**Task brief:** If a line in the data below holds the word "Liset", include it in the count. Give only the final number.

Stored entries
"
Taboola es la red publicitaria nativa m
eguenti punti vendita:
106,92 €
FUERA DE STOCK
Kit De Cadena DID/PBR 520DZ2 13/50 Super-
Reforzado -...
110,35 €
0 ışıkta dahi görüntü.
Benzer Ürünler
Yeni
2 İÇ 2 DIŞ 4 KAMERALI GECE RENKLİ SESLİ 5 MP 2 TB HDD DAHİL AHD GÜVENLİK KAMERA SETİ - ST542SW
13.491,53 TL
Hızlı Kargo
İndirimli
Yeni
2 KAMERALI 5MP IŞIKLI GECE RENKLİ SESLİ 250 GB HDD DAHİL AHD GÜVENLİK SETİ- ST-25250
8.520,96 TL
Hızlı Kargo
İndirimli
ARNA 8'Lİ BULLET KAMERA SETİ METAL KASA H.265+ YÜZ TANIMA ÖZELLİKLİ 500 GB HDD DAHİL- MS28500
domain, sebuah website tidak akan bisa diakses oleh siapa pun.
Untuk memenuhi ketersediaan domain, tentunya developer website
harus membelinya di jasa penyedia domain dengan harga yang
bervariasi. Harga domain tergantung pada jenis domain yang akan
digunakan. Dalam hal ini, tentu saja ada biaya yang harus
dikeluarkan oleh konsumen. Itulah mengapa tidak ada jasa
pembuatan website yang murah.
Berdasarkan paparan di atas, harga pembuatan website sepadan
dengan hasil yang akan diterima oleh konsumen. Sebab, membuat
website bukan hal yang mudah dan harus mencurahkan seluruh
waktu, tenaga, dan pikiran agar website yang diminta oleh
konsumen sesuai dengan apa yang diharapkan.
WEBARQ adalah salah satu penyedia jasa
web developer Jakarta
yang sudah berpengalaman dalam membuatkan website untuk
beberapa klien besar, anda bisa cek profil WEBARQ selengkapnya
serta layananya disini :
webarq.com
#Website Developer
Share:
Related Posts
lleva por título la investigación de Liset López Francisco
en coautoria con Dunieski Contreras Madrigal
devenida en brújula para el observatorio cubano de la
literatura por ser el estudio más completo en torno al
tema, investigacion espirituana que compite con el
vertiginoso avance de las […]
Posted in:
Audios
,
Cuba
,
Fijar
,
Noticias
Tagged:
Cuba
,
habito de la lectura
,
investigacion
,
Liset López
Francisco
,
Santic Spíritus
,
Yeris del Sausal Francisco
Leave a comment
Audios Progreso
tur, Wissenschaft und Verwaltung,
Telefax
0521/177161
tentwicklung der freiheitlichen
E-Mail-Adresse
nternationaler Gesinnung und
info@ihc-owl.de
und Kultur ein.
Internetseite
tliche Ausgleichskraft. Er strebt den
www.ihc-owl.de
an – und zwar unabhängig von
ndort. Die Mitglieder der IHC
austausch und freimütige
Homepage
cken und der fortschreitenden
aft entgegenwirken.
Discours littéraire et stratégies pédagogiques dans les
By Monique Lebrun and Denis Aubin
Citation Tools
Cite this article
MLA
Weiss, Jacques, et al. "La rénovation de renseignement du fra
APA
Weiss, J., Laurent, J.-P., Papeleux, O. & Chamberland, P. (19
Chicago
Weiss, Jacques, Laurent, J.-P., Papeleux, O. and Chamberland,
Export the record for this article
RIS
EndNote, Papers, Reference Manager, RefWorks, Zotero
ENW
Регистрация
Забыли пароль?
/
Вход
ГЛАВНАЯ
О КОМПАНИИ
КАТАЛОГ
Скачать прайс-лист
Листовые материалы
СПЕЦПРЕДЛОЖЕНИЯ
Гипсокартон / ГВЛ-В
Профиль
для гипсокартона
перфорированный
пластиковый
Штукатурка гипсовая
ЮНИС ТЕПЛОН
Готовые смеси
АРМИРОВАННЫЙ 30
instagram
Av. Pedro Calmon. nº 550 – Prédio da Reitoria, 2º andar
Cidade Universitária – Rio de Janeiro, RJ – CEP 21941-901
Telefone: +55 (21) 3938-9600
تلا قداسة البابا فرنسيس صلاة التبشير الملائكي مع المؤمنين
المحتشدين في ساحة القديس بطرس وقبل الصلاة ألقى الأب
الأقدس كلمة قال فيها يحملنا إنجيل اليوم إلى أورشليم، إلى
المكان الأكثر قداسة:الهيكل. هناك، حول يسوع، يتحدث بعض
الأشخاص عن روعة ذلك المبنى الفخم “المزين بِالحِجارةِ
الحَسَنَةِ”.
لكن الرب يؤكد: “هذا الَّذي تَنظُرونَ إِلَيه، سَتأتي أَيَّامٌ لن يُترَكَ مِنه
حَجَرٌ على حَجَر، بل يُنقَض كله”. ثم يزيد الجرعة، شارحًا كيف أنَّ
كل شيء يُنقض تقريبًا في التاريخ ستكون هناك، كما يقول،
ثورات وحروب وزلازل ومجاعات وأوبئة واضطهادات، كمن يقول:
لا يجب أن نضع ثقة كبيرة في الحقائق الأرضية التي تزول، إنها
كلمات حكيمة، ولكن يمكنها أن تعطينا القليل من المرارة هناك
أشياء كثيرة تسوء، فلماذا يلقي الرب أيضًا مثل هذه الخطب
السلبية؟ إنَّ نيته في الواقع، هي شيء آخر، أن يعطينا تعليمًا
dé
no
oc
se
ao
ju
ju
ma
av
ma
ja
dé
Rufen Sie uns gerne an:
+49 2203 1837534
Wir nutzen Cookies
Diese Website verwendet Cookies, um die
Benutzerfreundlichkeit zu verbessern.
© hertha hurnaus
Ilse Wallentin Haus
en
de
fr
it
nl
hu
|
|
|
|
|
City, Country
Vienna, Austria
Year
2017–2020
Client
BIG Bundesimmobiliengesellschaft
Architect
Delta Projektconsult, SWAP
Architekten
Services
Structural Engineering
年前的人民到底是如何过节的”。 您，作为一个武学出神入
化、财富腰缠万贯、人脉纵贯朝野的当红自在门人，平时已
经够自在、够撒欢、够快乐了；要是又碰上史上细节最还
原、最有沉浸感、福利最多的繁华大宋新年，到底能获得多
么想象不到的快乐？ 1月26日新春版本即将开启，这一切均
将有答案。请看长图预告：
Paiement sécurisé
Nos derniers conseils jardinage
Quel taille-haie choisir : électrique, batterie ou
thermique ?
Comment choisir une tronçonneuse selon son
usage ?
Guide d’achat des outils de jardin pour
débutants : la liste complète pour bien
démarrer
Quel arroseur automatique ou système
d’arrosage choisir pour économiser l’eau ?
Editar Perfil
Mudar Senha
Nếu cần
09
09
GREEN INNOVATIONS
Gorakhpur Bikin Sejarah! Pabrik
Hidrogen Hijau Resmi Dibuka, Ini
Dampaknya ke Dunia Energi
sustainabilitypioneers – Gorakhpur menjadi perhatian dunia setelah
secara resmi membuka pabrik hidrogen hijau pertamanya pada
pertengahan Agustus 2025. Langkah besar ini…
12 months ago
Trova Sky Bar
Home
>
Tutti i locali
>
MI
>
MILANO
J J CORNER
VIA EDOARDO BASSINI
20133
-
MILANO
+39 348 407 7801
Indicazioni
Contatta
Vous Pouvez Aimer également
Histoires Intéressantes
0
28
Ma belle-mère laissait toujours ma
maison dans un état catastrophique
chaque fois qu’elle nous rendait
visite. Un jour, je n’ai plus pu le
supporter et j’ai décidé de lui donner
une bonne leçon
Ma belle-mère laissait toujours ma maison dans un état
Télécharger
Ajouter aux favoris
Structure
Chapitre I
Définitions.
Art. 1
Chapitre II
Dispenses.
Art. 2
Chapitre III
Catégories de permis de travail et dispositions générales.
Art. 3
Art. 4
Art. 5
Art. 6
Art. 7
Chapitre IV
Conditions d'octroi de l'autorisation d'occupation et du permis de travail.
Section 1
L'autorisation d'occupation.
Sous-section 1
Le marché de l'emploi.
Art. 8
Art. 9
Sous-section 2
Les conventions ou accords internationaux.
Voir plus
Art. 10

**Answer section:** 2